**What is needed**
Only one stretch of the records below is wanted: the lines from the one holding "В течении 2-х" through the one holding "Сертификаты партнеров". Return it exactly, both ends included.

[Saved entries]

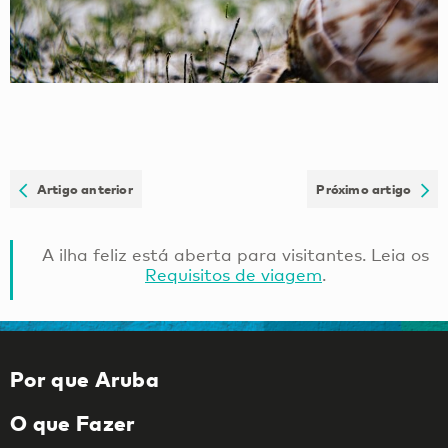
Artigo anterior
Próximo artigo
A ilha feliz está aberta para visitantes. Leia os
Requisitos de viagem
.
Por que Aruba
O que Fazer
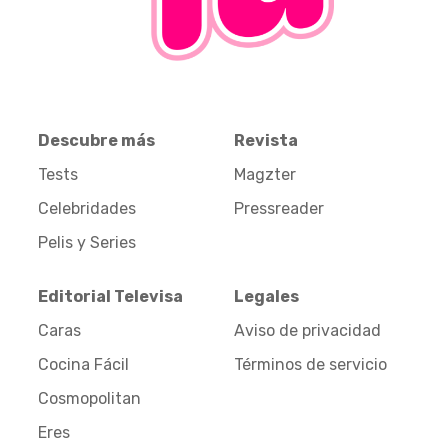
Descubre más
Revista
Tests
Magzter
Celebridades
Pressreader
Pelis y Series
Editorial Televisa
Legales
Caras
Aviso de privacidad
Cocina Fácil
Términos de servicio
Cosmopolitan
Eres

--

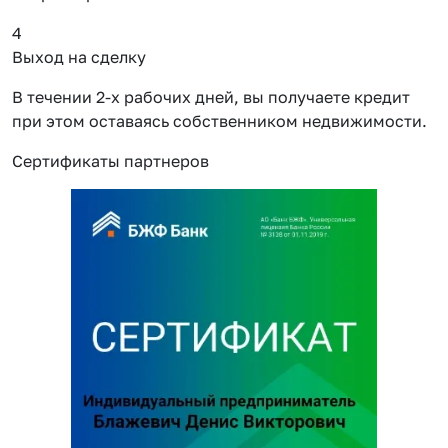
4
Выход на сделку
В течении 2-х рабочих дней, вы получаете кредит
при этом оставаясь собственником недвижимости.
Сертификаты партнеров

**Output below**
В течении 2-х рабочих дней, вы получаете кредит
при этом оставаясь собственником недвижимости.
Сертификаты партнеров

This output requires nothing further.